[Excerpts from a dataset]
------------------------------------------------------------
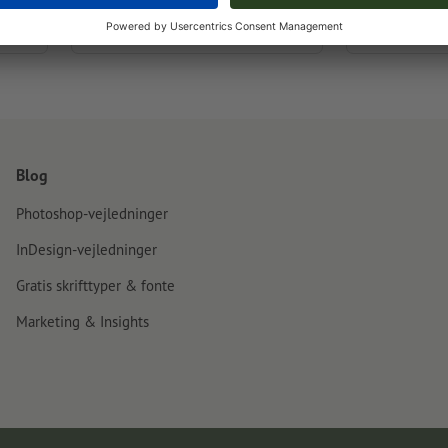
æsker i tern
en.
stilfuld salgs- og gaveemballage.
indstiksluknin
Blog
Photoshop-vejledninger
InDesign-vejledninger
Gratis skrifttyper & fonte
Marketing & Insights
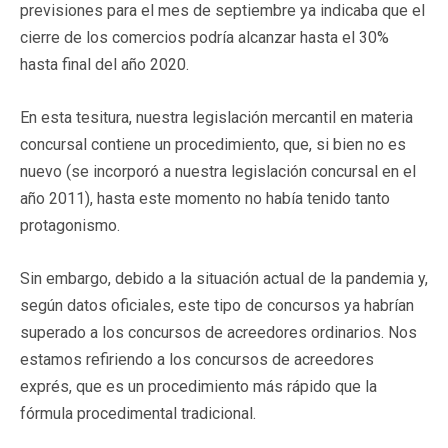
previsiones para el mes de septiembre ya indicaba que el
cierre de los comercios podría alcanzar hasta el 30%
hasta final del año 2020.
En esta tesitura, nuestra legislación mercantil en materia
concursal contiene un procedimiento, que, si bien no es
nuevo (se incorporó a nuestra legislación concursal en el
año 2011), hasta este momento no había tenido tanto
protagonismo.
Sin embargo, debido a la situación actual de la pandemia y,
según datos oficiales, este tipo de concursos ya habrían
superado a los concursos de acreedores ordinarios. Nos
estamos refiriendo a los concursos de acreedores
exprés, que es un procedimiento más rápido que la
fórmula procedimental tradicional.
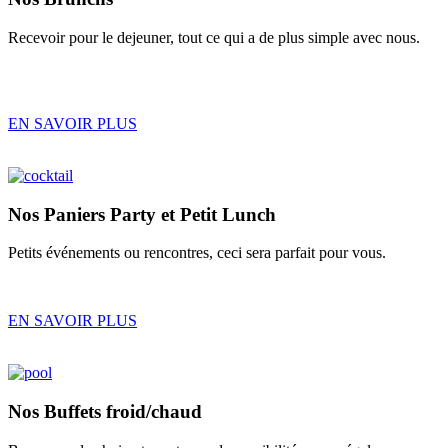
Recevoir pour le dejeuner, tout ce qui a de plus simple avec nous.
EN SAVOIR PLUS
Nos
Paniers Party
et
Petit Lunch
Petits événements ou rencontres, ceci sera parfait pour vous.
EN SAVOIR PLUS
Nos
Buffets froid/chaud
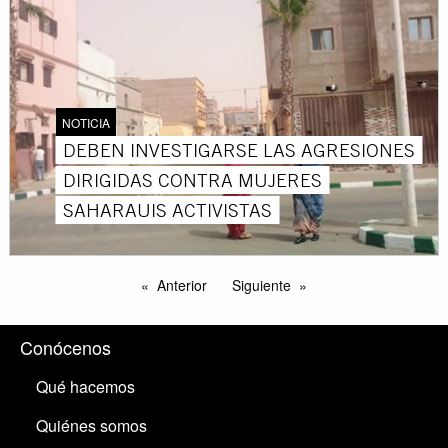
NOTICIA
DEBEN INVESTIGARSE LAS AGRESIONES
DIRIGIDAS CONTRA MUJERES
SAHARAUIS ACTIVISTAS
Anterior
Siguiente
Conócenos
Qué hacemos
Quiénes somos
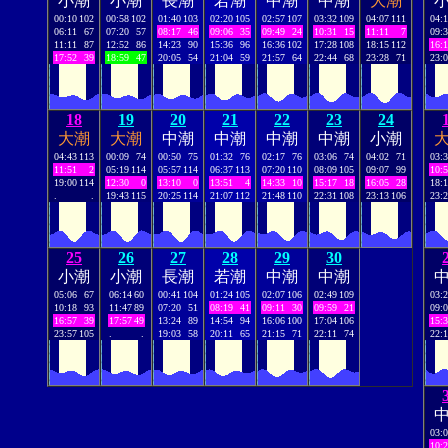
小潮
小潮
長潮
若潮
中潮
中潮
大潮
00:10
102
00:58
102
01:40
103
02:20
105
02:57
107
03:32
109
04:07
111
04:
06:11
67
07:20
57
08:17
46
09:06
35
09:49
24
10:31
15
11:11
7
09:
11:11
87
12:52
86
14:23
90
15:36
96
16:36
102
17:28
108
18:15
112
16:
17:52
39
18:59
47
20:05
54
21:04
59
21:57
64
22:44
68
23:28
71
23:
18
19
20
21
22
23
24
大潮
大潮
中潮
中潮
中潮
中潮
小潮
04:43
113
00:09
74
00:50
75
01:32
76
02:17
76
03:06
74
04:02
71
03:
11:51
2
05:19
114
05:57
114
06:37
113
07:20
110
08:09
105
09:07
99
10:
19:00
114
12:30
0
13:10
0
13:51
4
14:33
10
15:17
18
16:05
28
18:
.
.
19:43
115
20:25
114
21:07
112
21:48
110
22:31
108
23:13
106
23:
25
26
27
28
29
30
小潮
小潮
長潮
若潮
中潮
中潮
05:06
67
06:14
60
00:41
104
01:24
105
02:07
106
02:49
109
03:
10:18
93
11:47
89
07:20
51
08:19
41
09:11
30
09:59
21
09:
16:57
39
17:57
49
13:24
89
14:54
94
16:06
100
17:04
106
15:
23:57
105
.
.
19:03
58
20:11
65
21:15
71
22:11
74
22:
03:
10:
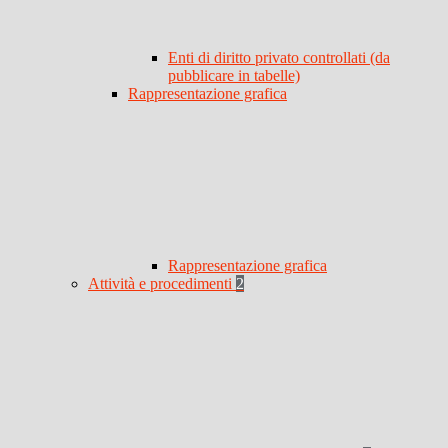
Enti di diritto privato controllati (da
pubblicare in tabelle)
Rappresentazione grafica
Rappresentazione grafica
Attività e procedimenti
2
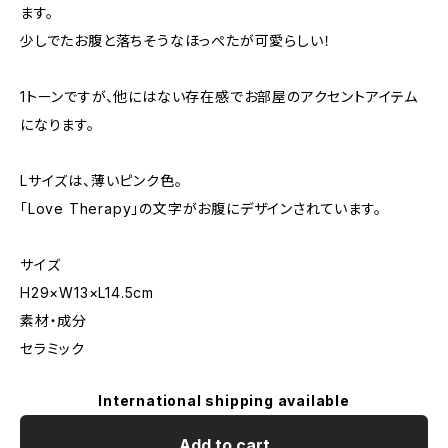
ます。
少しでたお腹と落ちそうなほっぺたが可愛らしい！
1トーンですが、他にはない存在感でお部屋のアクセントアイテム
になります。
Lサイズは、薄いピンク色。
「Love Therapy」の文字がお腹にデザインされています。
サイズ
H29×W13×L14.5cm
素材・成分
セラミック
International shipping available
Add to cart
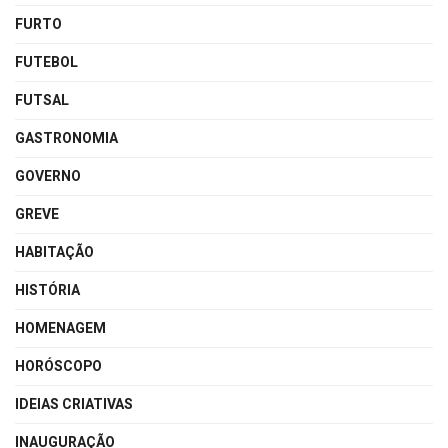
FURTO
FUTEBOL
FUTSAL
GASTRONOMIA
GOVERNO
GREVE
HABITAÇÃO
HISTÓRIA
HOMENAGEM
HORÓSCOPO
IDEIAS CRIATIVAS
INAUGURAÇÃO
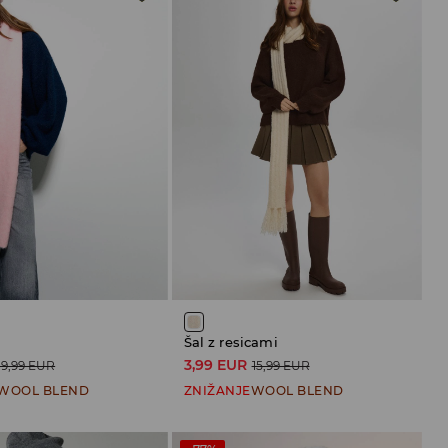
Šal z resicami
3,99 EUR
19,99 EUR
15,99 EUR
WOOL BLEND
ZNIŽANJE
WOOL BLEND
------------------------------------------------------------
• _Task to carry out_
Without the pictures, copy out each entry exactly as it stands.

• _Solution to the problem_
æsker i tern
en.
stilfuld salgs- og gaveemballage.
indstiksluknin
Blog
Photoshop-vejledninger
InDesign-vejledninger
Gratis skrifttyper & fonte
Marketing & Insights
previsiones para el mes de septiembre ya indicaba que el
cierre de los comercios podría alcanzar hasta el 30%
hasta final del año 2020.
En esta tesitura, nuestra legislación mercantil en materia
concursal contiene un procedimiento, que, si bien no es
nuevo (se incorporó a nuestra legislación concursal en el
año 2011), hasta este momento no había tenido tanto
protagonismo.
Sin embargo, debido a la situación actual de la pandemia y,
según datos oficiales, este tipo de concursos ya habrían
superado a los concursos de acreedores ordinarios. Nos
estamos refiriendo a los concursos de acreedores
exprés, que es un procedimiento más rápido que la
fórmula procedimental tradicional.
Recevoir pour le dejeuner, tout ce qui a de plus simple avec nous.
EN SAVOIR PLUS
Nos
Paniers Party
et
Petit Lunch
Petits événements ou rencontres, ceci sera parfait pour vous.
EN SAVOIR PLUS
Nos
Buffets froid/chaud
NOTICIA
DEBEN INVESTIGARSE LAS AGRESIONES
DIRIGIDAS CONTRA MUJERES
SAHARAUIS ACTIVISTAS
Anterior
Siguiente
Conócenos
Qué hacemos
Quiénes somos
小潮
小潮
長潮
若潮
中潮
中潮
大潮
00:10
102
00:58
102
01:40
103
02:20
105
02:57
107
03:32
109
04:07
111
04:
06:11
67
07:20
57
08:17
46
09:06
35
09:49
24
10:31
15
11:11
7
09:
11:11
87
12:52
86
14:23
90
15:36
96
16:36
102
17:28
108
18:15
112
16:
17:52
39
18:59
47
20:05
54
21:04
59
21:57
64
22:44
68
23:28
71
23:
18
19
20
21
22
23
24
大潮
大潮
中潮
中潮
中潮
中潮
小潮
04:43
113
00:09
74
00:50
75
01:32
76
02:17
76
03:06
74
04:02
71
03:
11:51
2
05:19
114
05:57
114
06:37
113
07:20
110
08:09
105
09:07
99
10:
19:00
114
12:30
0
13:10
0
13:51
4
14:33
10
15:17
18
16:05
28
18:
.
.
19:43
115
20:25
114
21:07
112
21:48
110
22:31
108
23:13
106
23:
25
26
27
28
29
30
小潮
小潮
長潮
若潮
中潮
中潮
05:06
67
06:14
60
00:41
104
01:24
105
02:07
106
02:49
109
03:
10:18
93
11:47
89
07:20
51
08:19
41
09:11
30
09:59
21
09:
16:57
39
17:57
49
13:24
89
14:54
94
16:06
100
17:04
106
15:
23:57
105
.
.
19:03
58
20:11
65
21:15
71
22:11
74
22:
03:
10:
Enti di diritto privato controllati (da
pubblicare in tabelle)
Rappresentazione grafica
Rappresentazione grafica
Attività e procedimenti
2
ます。
少しでたお腹と落ちそうなほっぺたが可愛らしい！
1トーンですが、他にはない存在感でお部屋のアクセントアイテム
になります。
Lサイズは、薄いピンク色。
「Love Therapy」の文字がお腹にデザインされています。
サイズ
H29×W13×L14.5cm
素材・成分
セラミック
International shipping available
Add to cart
FURTO
FUTEBOL
FUTSAL
GASTRONOMIA
GOVERNO
GREVE
HABITAÇÃO
HISTÓRIA
HOMENAGEM
HORÓSCOPO
IDEIAS CRIATIVAS
INAUGURAÇÃO
Šal z resicami
3,99 EUR
19,99 EUR
15,99 EUR
WOOL BLEND
ZNIŽANJE
WOOL BLEND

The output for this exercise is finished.